Required action: Working from the entries below, tally each line that holds "dependability". Give the tally and nothing else.

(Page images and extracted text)
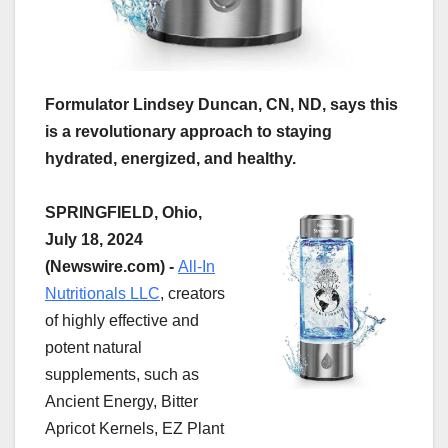
Formulator Lindsey Duncan, CN, ND, says this
is a revolutionary approach to staying
hydrated, energized, and healthy.
SPRINGFIELD, Ohio,
July 18, 2024
(Newswire.com) -
All-In
Nutritionals LLC
, creators
of highly effective and
potent natural
supplements, such as
Ancient Energy, Bitter
Apricot Kernels, EZ Plant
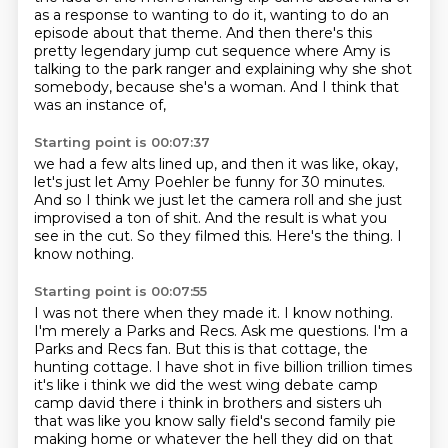
as a response to wanting to do it, wanting to do an
episode about that theme.
And then there's this
pretty legendary jump cut sequence
where Amy is
talking to the park ranger
and explaining why she shot
somebody,
because she's a woman.
And I think that
was an instance of,
Starting point is 00:07:37
we had a few alts lined up,
and then it was like,
okay,
let's just let Amy Poehler be funny for 30 minutes.
And so I think we just let the camera roll and she just
improvised a ton of shit.
And the result is what you
see in the cut.
So they filmed this.
Here's the thing.
I
know nothing.
Starting point is 00:07:55
I was not there when they made it.
I know nothing.
I'm merely a Parks and Recs.
Ask me questions.
I'm a
Parks and Recs fan.
But this is that cottage, the
hunting cottage.
I have shot in five billion trillion times
it's like i think we did the west wing debate camp
camp david there i think in brothers and sisters
uh
that was like you know sally field's second family pie
making home or whatever the hell they did on that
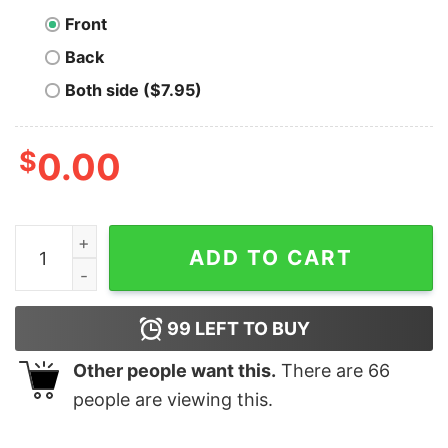
Front
Back
Both side ($7.95)
$
0.00
I Told You So Bitcoin T-Shirt quantity
ADD TO CART
99
LEFT TO BUY
Other people want this.
There are
66
people are viewing this.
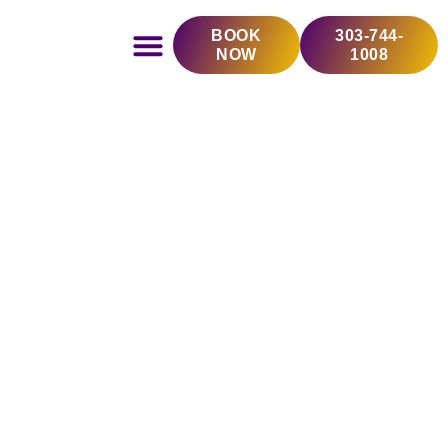
Skip
BOOK
303-744-
to
NOW
1008
content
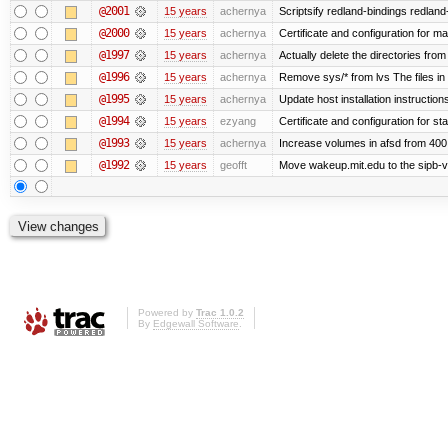
@2001
15 years
achernya
Scriptsify redland-bindings redland-
@2000
15 years
achernya
Certificate and configuration for 
@1997
15 years
achernya
Actually delete the directories fro
@1996
15 years
achernya
Remove sys/* from lvs The files in 
@1995
15 years
achernya
Update host installation instructio
@1994
15 years
ezyang
Certificate and configuration for sta
@1993
15 years
achernya
Increase volumes in afsd from 400
@1992
15 years
geofft
Move wakeup.mit.edu to the sipb-v
Powered by
Trac 1.0.2
By
Edgewall Software
.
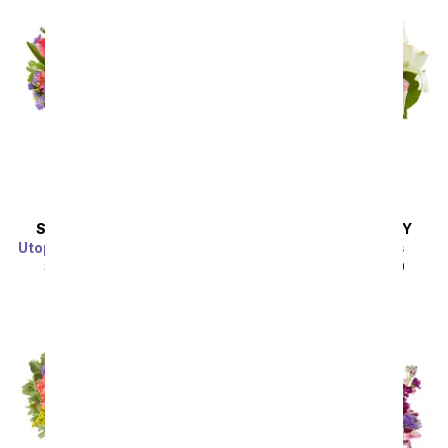
SAME DAY
DELIVERY
SAME DAY
DELIVERY
Utopian Sunflower Garden
Spring into Pastels
SRP
$44.99
$40.49
SRP
$44.99
$40.49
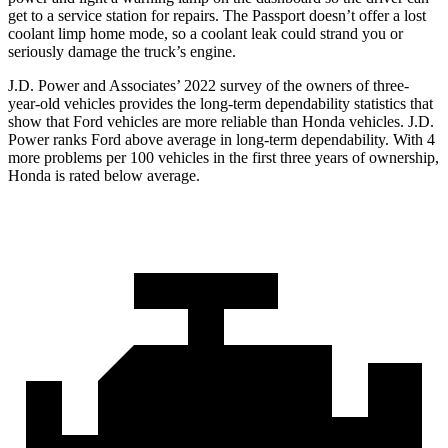
get to a service station for repairs. The Passport doesn’t offer a lost
coolant limp home mode, so a coolant leak could strand you or
seriously damage the truck’s engine.
J.D. Power and Associates’ 2022 survey of the owners of three-
year-old vehicles provides the long-term dependability statistics that
show that Ford vehicles are more reliable than Honda vehicles. J.D.
Power ranks
Ford
above average in long-term dependability. With 4
more problems per 100 vehicles in the first three years of ownership,
Honda is rated below average.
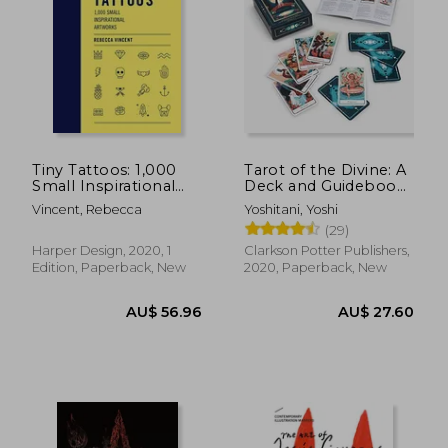
Tiny Tattoos: 1,000
Tarot of the Divine: A
Small Inspirational
Deck and Guidebook
Artworks
Inspired by Deities,
Vincent, Rebecca
Yoshitani, Yoshi
Folklore, and Fairy
(29)
Tales from Around
the World: Tarot
Harper Design, 2020, 1
Clarkson Potter Publishers,
Cards Cards – 22
Edition, Paperback, New
2020, Paperback, New
AU$ 45.73
AU$ 75.
38%
25%
Off
Off
AU$ 28.31
AU$ 56.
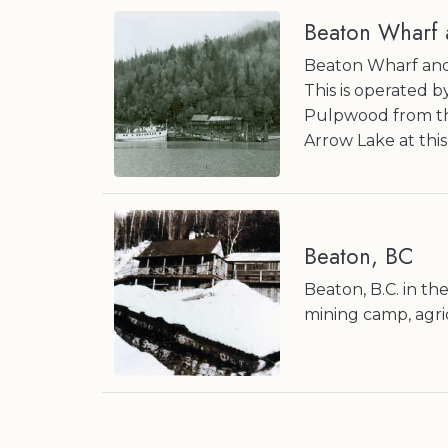
Beaton Wharf 
Beaton Wharf and
This is operated 
Pulpwood from th
Arrow Lake at this
Beaton, BC
Beaton, B.C. in t
mining camp, agri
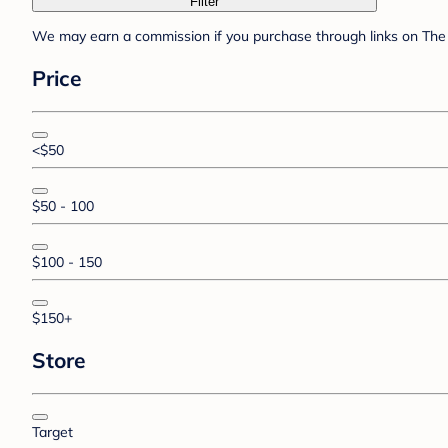
Filter
We may earn a commission if you purchase through links on The 
Price
<$50
$50 - 100
$100 - 150
$150+
Store
Target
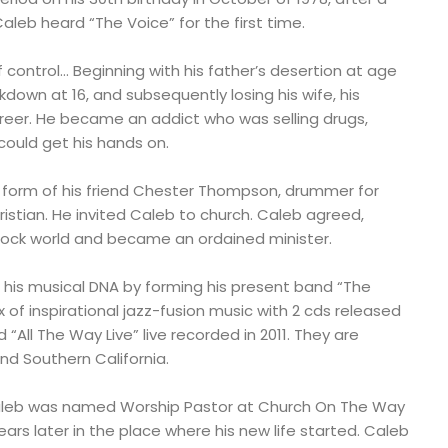
aleb heard “The Voice” for the first time.
of control… Beginning with his father’s desertion at age
kdown at 16, and subsequently losing his wife, his
eer. He became an addict who was selling drugs,
could get his hands on.
e form of his friend Chester Thompson, drummer for
stian. He invited Caleb to church. Caleb agreed,
ock world and became an ordained minister.
 his musical DNA by forming his present band “The
x of inspirational jazz-fusion music with 2 cds released
 “All The Way Live” live recorded in 2011. They are
nd Southern California.
le, Caleb was named Worship Pastor at Church On The Way
ars later in the place where his new life started. Caleb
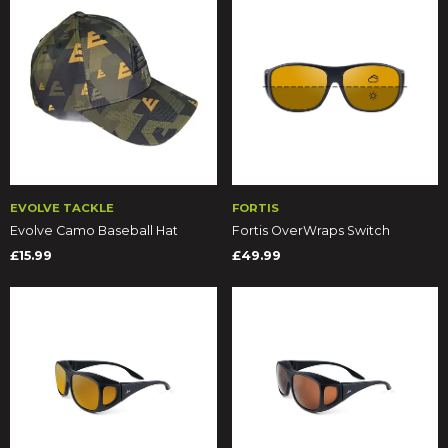
EVOLVE TACKLE
FORTIS
Evolve Camo Baseball Hat
Fortis OverWraps Switch
£15.99
£49.99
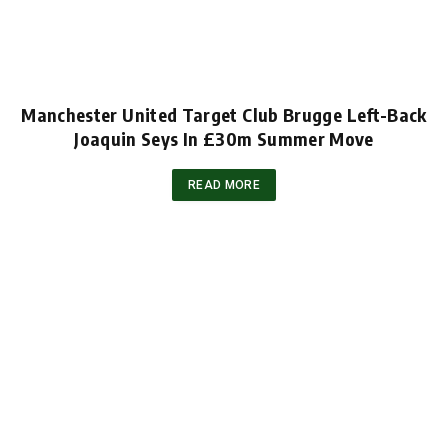
Manchester United Target Club Brugge Left-Back
Joaquin Seys In £30m Summer Move
READ MORE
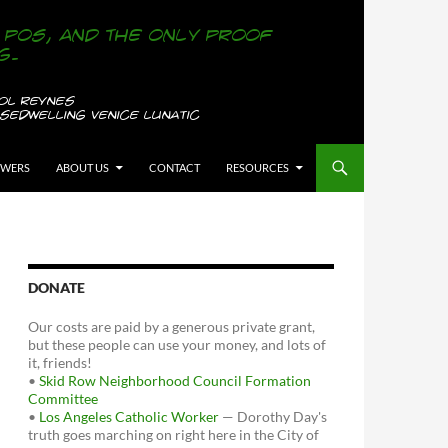
OWERS
ABOUT US
CONTACT
RESOURCES
DONATE
Our costs are paid by a generous private grant,
but these people can use your money, and lots of
it, friends!
•
Skid Row Neighborhood Council Formation
Committee
•
Los Angeles Catholic Worker
— Dorothy Day's
truth goes marching on right here in the City of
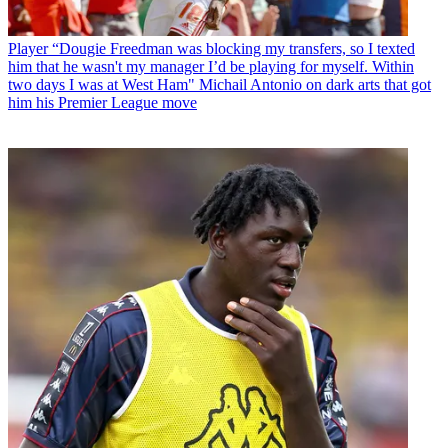
Player
“Dougie Freedman was blocking my transfers, so I texted
him that he wasn't my manager I’d be playing for myself. Within
two days I was at West Ham" Michail Antonio on dark arts that got
him his Premier League move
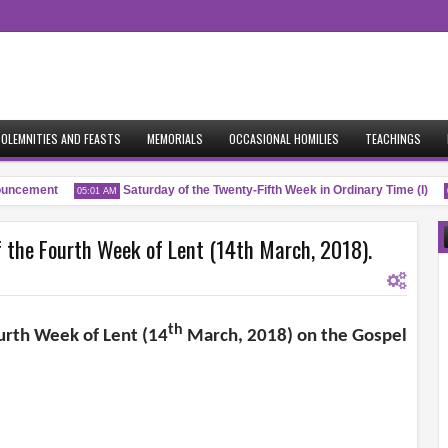
OLEMNITIES AND FEASTS
MEMORIALS
OCCASIONAL HOMILIES
TEACHINGS
ncement
Saturday of the Twenty-Fifth Week in Ordinary Time (I)
05:01 AM
04
the Fourth Week of Lent (14th March, 2018).
th
urth Week of Lent (14
March, 2018) on the Gospel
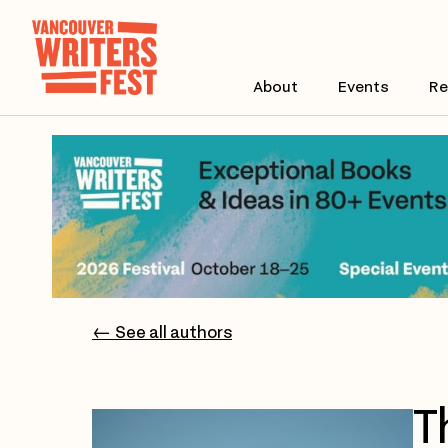
About
Events
Re
← See all authors
T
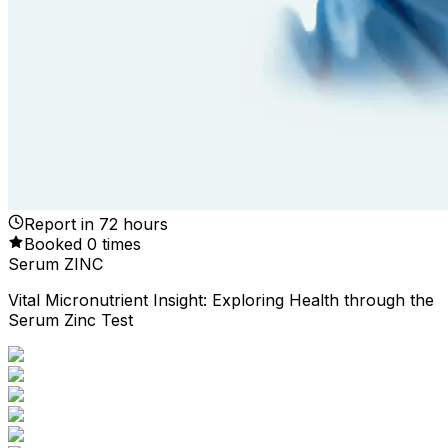
Report in
72
hours
Booked
0
times
Serum ZINC
Vital Micronutrient Insight: Exploring Health through the
Serum Zinc Test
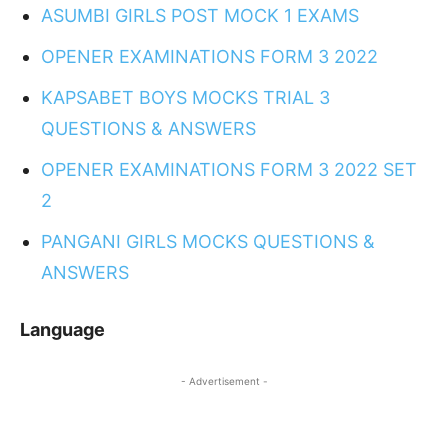
ASUMBI GIRLS POST MOCK 1 EXAMS
OPENER EXAMINATIONS FORM 3 2022
KAPSABET BOYS MOCKS TRIAL 3
QUESTIONS & ANSWERS
OPENER EXAMINATIONS FORM 3 2022 SET
2
PANGANI GIRLS MOCKS QUESTIONS &
ANSWERS
Language
- Advertisement -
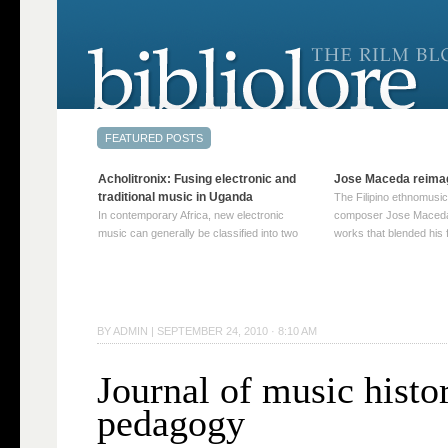
Acholitronix: Fusing electronic and
Jose Maceda reima
traditional music in Uganda
The Filipino ethnomusic
In contemporary Africa, new electronic
composer Jose Maceda
music can generally be classified into two
works that blended his f
distinct categories. The first involves artists
and other music with hi
who adapt mainstream genres like house,
European avant-garde tr
techno, or electronica, giving them a local
compositions combined
twist. These artists incorporate samples of
techniques such as spat
traditional music into … Continue reading
on timbre, and musiqu
BY
ADMIN
|
SEPTEMBER 24, 2010 · 8:10 AM
→
reading →
Journal of music histo
pedagogy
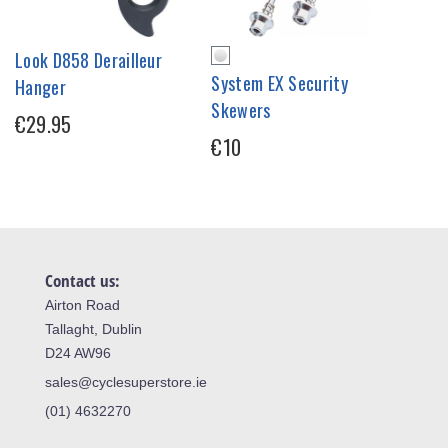
Look D858 Derailleur
System EX Security
Hanger
Skewers
€29.95
€10
Contact us:
Airton Road
Tallaght, Dublin
D24 AW96
sales@cyclesuperstore.ie
(01) 4632270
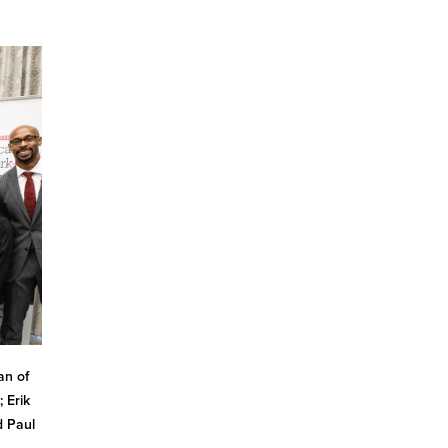
an of
 Erik
d Paul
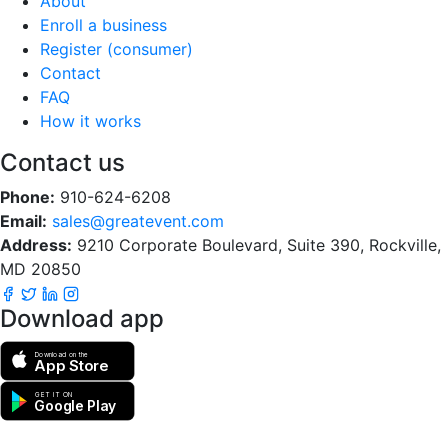
About
Enroll a business
Register (consumer)
Contact
FAQ
How it works
Contact us
Phone:
910-624-6208
Email:
sales@greatevent.com
Address:
9210 Corporate Boulevard, Suite 390, Rockville,
MD 20850
Download app
Download on the
App Store
GET IT ON
Google Play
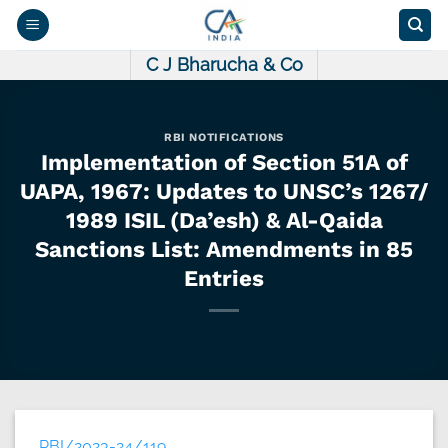
Skip
to
content
C J Bharucha & Co
RBI NOTIFICATIONS
Implementation of Section 51A of
UAPA, 1967: Updates to UNSC’s 1267/
1989 ISIL (Da’esh) & Al-Qaida
Sanctions List: Amendments in 85
Entries
RBI/2023-24/119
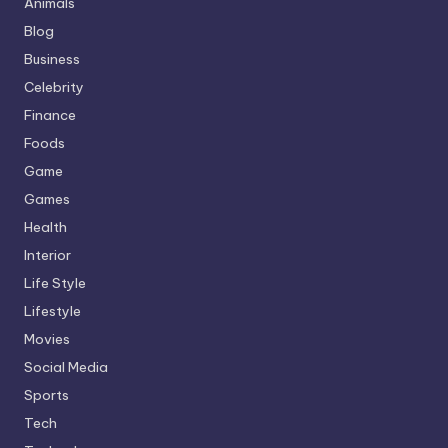
Animals
Blog
Business
Celebrity
Finance
Foods
Game
Games
Health
Interior
Life Style
Lifestyle
Movies
Social Media
Sports
Tech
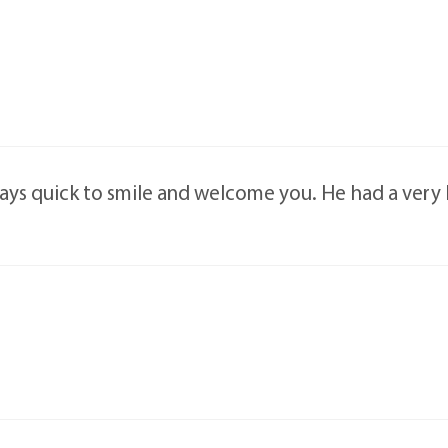
ys quick to smile and welcome you. He had a very ki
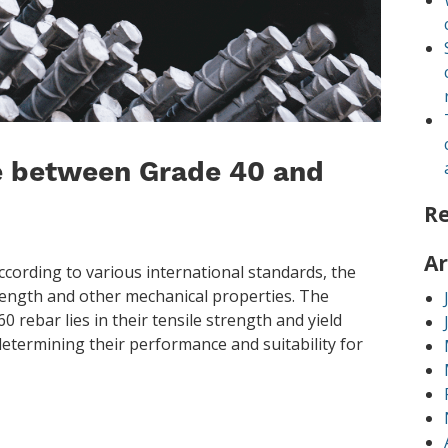
ce between Grade 40 and
R
Ar
cording to various international standards, the
trength and other mechanical properties. The
 rebar lies in their tensile strength and yield
 determining their performance and suitability for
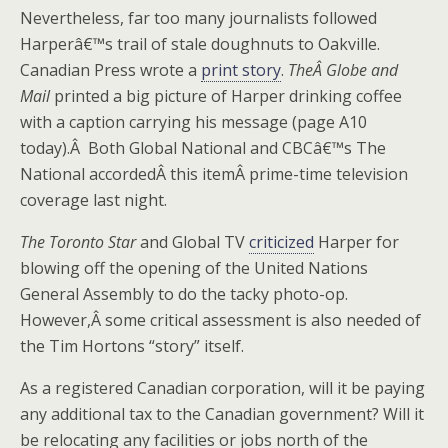
Nevertheless, far too many journalists followed
Harperâ€™s trail of stale doughnuts to Oakville.
Canadian Press wrote a
print story
.
TheÂ
Globe and
Mail
printed a big picture of Harper drinking coffee
with a caption carrying his message (page A10
today).Â
Both Global National and CBCâ€™s The
National accordedÂ this itemÂ prime-time television
coverage last night.
The Toronto Star
and Global TV
criticized
Harper for
blowing off the opening of the United Nations
General Assembly to do the tacky photo-op.
However,Â some critical assessment is also needed of
the Tim Hortons “story” itself.
As a registered Canadian corporation, will it be paying
any additional tax to the Canadian government? Will it
be relocating any facilities or jobs north of the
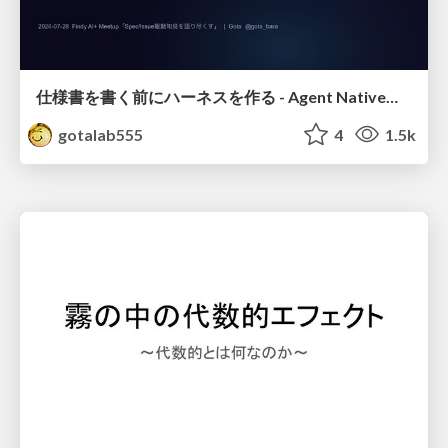
仕様書を書く前にハーネスを作る - Agent Native開発は「探索を速く、判定を固く」
gotalab555
4
1.5k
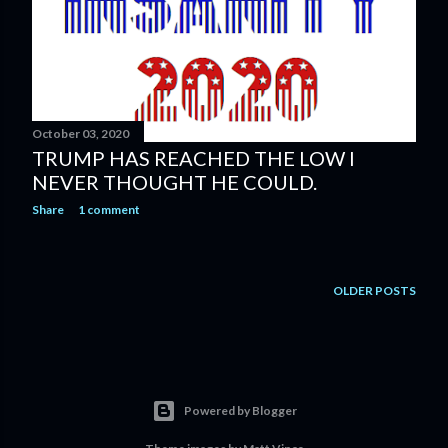
s
October 03, 2020
TRUMP HAS REACHED THE LOW I
NEVER THOUGHT HE COULD.
Share
1 comment
OLDER POSTS
Powered by Blogger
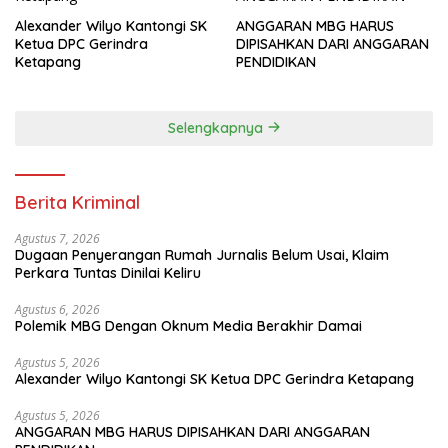
Alexander Wilyo Kantongi SK
ANGGARAN MBG HARUS
Ketua DPC Gerindra
DIPISAHKAN DARI ANGGARAN
Ketapang
PENDIDIKAN
Selengkapnya
Berita Kriminal
Agustus 7, 2026
Dugaan Penyerangan Rumah Jurnalis Belum Usai, Klaim
Perkara Tuntas Dinilai Keliru
Agustus 6, 2026
Polemik MBG Dengan Oknum Media Berakhir Damai
Agustus 5, 2026
Alexander Wilyo Kantongi SK Ketua DPC Gerindra Ketapang
Agustus 5, 2026
ANGGARAN MBG HARUS DIPISAHKAN DARI ANGGARAN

Response box: 2